*WHAT YOU WILL DO:*
Exact copies of the lines below are the goal; any images in them are dropped.

Saved entries:
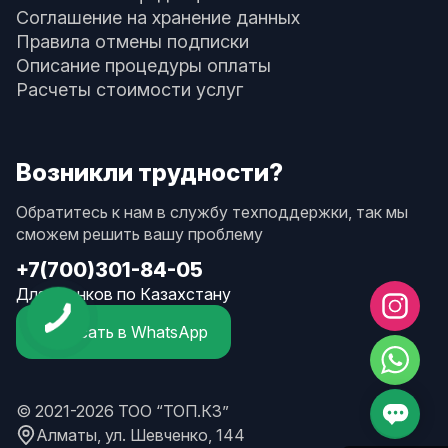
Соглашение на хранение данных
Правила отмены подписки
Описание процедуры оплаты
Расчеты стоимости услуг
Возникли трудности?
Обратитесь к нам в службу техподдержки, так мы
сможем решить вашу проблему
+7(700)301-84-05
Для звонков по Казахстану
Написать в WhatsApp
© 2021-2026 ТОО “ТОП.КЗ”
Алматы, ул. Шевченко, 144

*EXPECTED ANSWER:*
Соглашение на хранение данных
Правила отмены подписки
Описание процедуры оплаты
Расчеты стоимости услуг
Возникли трудности?
Обратитесь к нам в службу техподдержки, так мы
сможем решить вашу проблему
+7(700)301-84-05
Для звонков по Казахстану
Написать в WhatsApp
© 2021-2026 ТОО “ТОП.КЗ”
Алматы, ул. Шевченко, 144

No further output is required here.